● PROBLEM: What is the number of lines in the entries that contain the word "CHART"? Answer with that figure alone.

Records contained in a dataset

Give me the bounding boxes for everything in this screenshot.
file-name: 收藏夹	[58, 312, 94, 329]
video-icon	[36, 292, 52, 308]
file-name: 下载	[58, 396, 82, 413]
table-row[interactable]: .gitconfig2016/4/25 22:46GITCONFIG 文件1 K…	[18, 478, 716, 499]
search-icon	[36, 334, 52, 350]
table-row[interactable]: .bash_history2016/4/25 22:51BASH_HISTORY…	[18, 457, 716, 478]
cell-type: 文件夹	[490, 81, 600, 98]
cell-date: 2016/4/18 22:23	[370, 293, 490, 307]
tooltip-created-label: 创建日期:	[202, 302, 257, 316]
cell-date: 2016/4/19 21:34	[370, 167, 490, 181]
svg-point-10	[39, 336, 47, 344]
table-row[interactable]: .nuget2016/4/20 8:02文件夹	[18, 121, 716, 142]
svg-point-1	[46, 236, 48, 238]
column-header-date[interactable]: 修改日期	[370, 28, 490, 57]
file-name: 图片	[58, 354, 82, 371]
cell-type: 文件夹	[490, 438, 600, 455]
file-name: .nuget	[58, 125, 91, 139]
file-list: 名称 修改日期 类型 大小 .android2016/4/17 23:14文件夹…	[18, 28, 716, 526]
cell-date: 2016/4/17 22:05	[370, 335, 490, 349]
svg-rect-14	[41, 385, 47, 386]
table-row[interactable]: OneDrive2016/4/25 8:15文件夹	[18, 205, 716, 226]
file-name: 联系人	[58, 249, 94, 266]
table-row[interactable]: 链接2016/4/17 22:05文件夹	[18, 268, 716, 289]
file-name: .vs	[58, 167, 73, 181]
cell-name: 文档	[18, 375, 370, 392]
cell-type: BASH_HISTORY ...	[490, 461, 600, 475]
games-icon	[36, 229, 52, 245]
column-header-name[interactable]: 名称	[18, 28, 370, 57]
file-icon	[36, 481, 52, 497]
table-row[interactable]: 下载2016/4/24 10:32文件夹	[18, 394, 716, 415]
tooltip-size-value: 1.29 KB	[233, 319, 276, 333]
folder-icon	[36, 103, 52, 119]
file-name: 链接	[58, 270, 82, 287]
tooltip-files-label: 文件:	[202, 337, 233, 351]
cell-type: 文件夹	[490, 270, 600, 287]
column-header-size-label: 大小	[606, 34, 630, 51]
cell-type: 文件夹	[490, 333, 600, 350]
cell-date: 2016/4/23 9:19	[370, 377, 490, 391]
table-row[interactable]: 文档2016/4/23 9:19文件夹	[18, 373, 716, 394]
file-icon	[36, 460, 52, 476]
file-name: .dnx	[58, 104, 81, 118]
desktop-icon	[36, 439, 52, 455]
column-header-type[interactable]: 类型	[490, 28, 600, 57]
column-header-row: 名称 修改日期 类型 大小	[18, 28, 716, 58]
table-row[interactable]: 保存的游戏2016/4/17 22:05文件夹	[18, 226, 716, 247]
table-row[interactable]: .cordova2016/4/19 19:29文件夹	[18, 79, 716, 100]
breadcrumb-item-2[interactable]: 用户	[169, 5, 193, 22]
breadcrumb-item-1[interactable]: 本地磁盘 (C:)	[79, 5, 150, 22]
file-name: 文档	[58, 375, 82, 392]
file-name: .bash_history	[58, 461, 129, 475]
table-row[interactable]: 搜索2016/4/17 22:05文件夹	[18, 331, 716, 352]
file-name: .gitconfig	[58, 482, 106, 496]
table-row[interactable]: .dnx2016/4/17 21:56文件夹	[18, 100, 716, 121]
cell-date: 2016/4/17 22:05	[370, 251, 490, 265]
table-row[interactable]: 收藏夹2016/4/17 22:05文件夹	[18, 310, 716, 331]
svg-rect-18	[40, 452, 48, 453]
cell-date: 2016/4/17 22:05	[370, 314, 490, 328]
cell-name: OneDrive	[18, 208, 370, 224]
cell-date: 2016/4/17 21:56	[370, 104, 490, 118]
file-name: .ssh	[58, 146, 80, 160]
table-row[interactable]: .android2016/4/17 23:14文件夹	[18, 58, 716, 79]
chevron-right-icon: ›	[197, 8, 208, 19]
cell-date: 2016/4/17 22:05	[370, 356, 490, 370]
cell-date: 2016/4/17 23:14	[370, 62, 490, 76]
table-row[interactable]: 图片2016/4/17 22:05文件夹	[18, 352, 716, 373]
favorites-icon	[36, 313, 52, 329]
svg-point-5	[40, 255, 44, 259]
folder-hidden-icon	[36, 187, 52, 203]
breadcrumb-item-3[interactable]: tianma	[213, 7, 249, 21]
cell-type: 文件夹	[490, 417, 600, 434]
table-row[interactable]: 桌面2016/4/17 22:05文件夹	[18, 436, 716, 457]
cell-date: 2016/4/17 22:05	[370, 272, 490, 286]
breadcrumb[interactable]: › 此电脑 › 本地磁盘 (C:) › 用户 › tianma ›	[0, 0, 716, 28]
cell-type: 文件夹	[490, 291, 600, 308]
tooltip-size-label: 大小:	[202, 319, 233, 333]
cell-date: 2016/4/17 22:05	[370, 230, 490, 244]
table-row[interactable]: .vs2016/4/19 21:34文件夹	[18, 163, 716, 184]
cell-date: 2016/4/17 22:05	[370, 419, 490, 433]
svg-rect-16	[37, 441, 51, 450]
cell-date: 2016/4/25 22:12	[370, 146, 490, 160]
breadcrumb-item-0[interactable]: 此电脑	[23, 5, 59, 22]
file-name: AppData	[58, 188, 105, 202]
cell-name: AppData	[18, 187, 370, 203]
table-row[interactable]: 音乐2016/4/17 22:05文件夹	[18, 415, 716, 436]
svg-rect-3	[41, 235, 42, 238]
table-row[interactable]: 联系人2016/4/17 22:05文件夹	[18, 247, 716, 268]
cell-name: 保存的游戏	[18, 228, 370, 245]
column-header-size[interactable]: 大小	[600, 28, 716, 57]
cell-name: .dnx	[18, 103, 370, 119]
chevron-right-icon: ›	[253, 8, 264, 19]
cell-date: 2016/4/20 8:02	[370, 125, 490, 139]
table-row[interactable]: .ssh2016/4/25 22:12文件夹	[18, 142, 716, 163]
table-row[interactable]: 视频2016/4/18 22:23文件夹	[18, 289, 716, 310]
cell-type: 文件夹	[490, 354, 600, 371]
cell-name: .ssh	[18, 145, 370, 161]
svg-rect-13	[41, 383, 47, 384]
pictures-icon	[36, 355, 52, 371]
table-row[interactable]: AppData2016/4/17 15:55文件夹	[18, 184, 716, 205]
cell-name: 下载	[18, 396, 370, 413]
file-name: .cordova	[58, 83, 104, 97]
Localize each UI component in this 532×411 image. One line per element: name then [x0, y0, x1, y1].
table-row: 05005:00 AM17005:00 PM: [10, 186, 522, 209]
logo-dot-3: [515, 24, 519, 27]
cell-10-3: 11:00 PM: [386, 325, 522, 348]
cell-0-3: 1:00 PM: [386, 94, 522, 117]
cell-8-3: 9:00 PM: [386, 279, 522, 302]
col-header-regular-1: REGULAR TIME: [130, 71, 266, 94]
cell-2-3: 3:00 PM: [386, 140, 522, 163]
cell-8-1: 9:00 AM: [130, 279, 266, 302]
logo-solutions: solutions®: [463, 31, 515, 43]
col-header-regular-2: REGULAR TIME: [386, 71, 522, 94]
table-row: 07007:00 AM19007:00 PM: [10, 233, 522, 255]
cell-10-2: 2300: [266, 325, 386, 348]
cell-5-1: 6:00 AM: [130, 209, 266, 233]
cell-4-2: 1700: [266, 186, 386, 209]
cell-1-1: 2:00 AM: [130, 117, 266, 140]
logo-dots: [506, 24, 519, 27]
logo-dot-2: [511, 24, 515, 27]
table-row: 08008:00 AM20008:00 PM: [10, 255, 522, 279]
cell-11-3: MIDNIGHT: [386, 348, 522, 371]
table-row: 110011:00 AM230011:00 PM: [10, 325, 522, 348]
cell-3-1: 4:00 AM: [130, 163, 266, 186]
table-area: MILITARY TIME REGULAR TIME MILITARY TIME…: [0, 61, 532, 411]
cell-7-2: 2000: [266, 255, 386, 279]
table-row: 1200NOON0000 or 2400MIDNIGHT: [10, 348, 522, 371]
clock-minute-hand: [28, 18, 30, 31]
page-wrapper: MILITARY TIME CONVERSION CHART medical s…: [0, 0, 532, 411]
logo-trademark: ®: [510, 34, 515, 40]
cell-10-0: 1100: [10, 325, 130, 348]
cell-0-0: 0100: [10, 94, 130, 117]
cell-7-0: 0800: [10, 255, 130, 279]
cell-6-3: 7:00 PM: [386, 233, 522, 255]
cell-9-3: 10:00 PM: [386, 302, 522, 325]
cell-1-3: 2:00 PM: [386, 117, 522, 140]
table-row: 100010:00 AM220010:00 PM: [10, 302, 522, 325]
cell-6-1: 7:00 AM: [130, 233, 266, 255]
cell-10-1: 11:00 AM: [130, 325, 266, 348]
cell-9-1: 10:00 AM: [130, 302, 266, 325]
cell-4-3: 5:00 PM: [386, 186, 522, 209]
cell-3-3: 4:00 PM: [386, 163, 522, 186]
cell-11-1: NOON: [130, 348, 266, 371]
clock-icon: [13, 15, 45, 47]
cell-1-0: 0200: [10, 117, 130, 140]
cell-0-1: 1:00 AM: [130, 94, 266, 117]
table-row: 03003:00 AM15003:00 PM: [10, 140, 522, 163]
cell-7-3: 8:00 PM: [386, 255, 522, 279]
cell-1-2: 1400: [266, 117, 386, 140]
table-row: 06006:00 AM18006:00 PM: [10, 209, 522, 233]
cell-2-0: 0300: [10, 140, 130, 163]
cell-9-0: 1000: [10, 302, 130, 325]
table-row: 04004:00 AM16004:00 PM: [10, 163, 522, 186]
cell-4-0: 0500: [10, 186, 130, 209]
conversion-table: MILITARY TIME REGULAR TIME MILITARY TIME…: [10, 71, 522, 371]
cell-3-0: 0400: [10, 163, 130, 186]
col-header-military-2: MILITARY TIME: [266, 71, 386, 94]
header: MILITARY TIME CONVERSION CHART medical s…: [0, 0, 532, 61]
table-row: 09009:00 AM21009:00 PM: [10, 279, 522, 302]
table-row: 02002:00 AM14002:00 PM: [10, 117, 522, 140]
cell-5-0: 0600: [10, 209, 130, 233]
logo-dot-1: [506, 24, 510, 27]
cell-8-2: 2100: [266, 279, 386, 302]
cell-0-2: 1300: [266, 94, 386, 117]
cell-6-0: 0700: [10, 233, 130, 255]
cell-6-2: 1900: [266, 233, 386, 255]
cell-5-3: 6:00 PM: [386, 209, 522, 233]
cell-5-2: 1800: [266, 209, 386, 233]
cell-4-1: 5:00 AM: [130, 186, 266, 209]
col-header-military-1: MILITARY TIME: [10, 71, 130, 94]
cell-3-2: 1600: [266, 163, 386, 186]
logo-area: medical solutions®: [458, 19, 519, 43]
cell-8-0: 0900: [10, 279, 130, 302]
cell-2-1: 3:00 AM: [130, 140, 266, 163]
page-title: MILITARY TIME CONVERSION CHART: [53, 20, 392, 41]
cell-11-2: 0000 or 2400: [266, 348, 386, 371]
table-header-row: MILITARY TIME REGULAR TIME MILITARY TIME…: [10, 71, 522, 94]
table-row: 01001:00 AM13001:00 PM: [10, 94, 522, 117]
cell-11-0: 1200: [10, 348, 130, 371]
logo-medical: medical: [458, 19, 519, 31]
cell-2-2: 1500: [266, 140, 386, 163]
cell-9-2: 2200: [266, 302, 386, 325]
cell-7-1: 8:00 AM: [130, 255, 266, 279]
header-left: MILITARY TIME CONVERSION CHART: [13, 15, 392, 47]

● OUTPUT FOR THIS EXERCISE: 4